Differential Reversing (or some better name)

Note: As a prefix, I want to say I can’t decide on what to call this simple technique. Everyone seems to call it something different: filtering, differential debugging, coverage diffs, or delta traces. Either way it’s a simple idea, so I’m sticking with the first name that popped in my head. Whatever it’s called, it is important to know it’s been done many times and called a few different things. Carry on…

Motivation

Close your eyes and imagine…

In a moment of irrational team spirit, you, a vocal DC native (you actually live in Montgomery County — poser), bet $5,000 on your beloved Redskins. On Sunday, the Skins lose to the worst team in the league. You spend a night trying to destroy the part of your brain responsible for this lapse of judgment by consuming many many shots of tequila and making many many amazingly bad choices (attempting a bad idea overflow?). It’s 9am and you wake up with a hole where the team spirit functions of your brain used to be (I’m sure there was some collateral damage but I doubt anyone will notice).
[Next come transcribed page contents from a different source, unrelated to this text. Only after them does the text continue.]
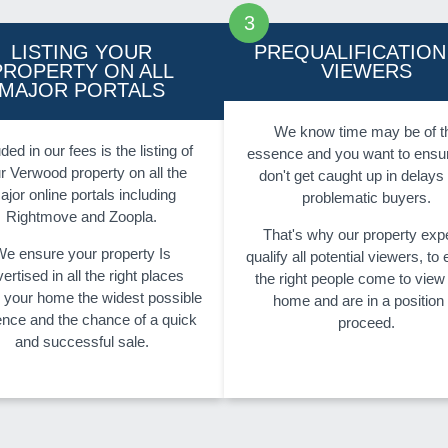
LISTING YOUR
PREQUALIFICATION
PROPERTY ON ALL
VIEWERS
MAJOR PORTALS
We know time may be of t
ded in our fees is the listing of
essence and you want to ensu
r Verwood property on all the
don't get caught up in delays
ajor online portals including
problematic buyers.
Rightmove and Zoopla.
That's why our property exp
e ensure your property Is
qualify all potential viewers, to
ertised in all the right places
the right people come to view
g your home the widest possible
home and are in a position 
ence and the chance of a quick
proceed.
and successful sale.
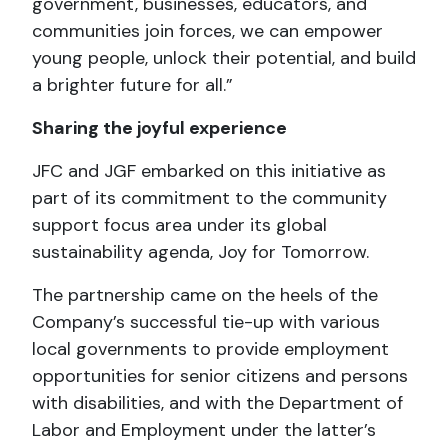
government, businesses, educators, and
communities join forces, we can empower
young people, unlock their potential, and build
a brighter future for all.”
Sharing the joyful experience
JFC and JGF embarked on this initiative as
part of its commitment to the community
support focus area under its global
sustainability agenda, Joy for Tomorrow.
The partnership came on the heels of the
Company’s successful tie-up with various
local governments to provide employment
opportunities for senior citizens and persons
with disabilities, and with the Department of
Labor and Employment under the latter’s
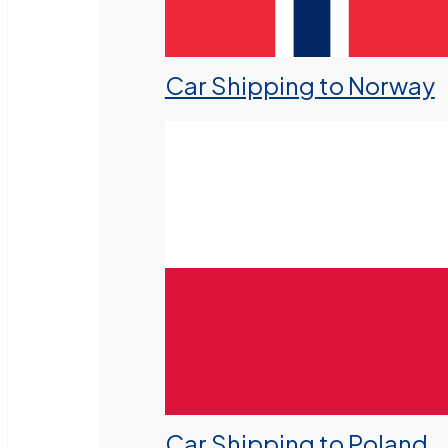
Car Shipping to Norway
Car Shipping to Poland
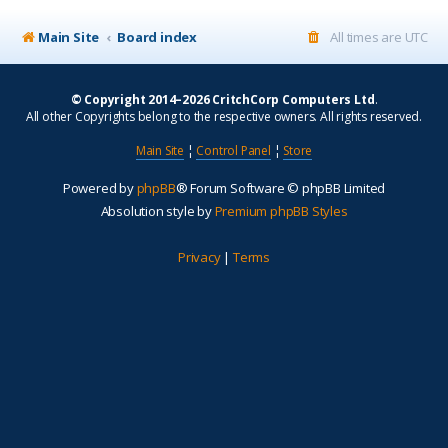
Main Site
Board index
All times are
UTC
© Copyright 2014–2026 CritchCorp Computers Ltd
.
All other Copyrights belong to the respective owners. All rights reserved.
Main Site
¦
Control Panel
¦
Store
Powered by
phpBB
® Forum Software © phpBB Limited
Absolution style by
Premium phpBB Styles
Privacy
|
Terms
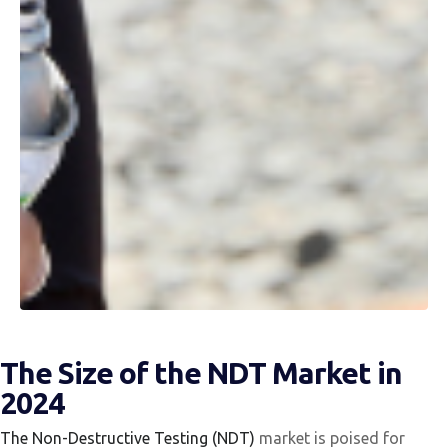
The Size of the NDT Market in
2024
The Non-Destructive Testing (NDT)
market is poised for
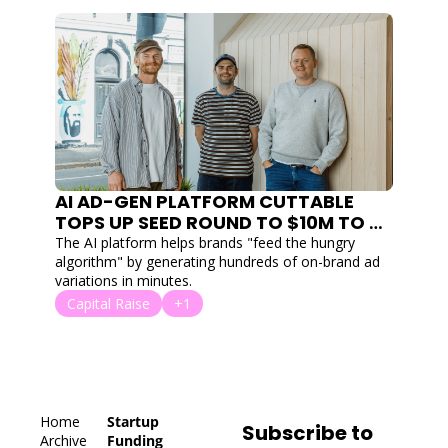
AI AD-GEN PLATFORM CUTTABLE 
TOPS UP SEED ROUND TO $10M TO 
AUTOMATE CREATIVE FOR DTC 
The AI platform helps brands "feed the hungry 
BRANDS
algorithm" by generating hundreds of on-brand ad 
variations in minutes.
Capital Raise
+1
Home
Startup 
Subscribe to 
Archive
Funding 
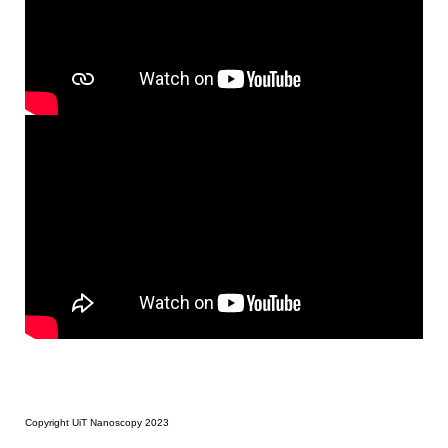
Copyright UiT Nanoscopy 2023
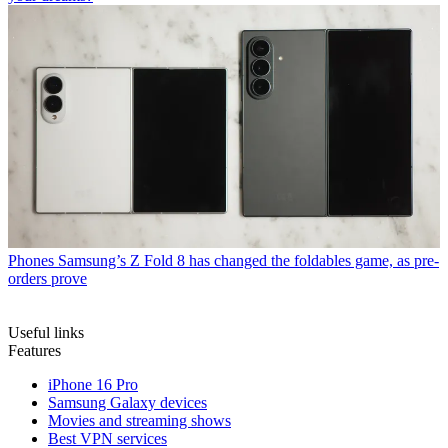
Phones
Samsung’s Z Fold 8 has changed the foldables game, as pre-
orders prove
Useful links
Features
iPhone 16 Pro
Samsung Galaxy devices
Movies and streaming shows
Best VPN services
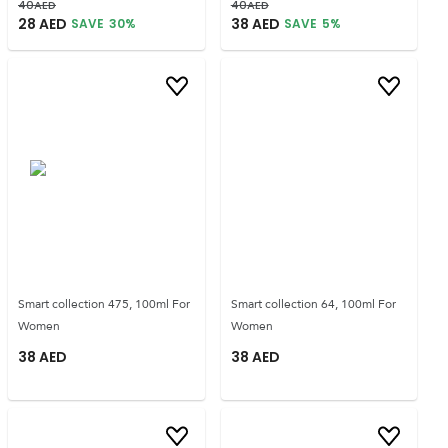
40
AED
40
AED
28
AED
38
AED
SAVE
30
%
SAVE
5
%
Smart collection 475, 100ml For
Smart collection 64, 100ml For
Women
Women
38
AED
38
AED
After a glass of orange juice (which you manage to keep down!), you remember you don’t have $5,000 (“It’s a lock!”… right). You reflect that Willie “Wet Work” Wollinski, your bookie, doesn’t actually seem like such a nice guy and would probably not “be so nice as to forget the whole thing.” Your brainstorming session helps you realize that you have no marketable skills… besides vulnerability discovery and exploit development!

You decide to try and find a bug in some large widely installed software and sell your new found bug to ZDI or iDefense. Having already read this blog post, you use differential reversing to pinpoint the implementation of an interesting feature in your target application, use the IDA plug-in to audit, find an exploitable bug, pound out a PoC and write a fairly weak advisory (but it should be worth $5,000). Hooray! You can keep your kneecaps (for this week at least). Thank $DEITY you read this blog post and didn’t waste time auditing extra sections of the target binary.

Overview

Differential reversing (as I am deeming it) is a really simple method to select starting points in a binary for dynamic auditing. This isn’t a new idea, I didn’t invent this technique. People have been doing this for-evah. I’m just documenting a useful set of tools I’ve developed to make my life easier. Pedram Amini’s Process Stalker can do this (calls it “filtering”). It does a bunch of other awesome stuff too. I’m also told Zynamics BinNavi can do this (they call it “differential debugging”), but I don’t have a rich uncle to buy me a copy so I cannot give a first hand account of how it works. It looks pretty nice — check out the BinNavi page for details.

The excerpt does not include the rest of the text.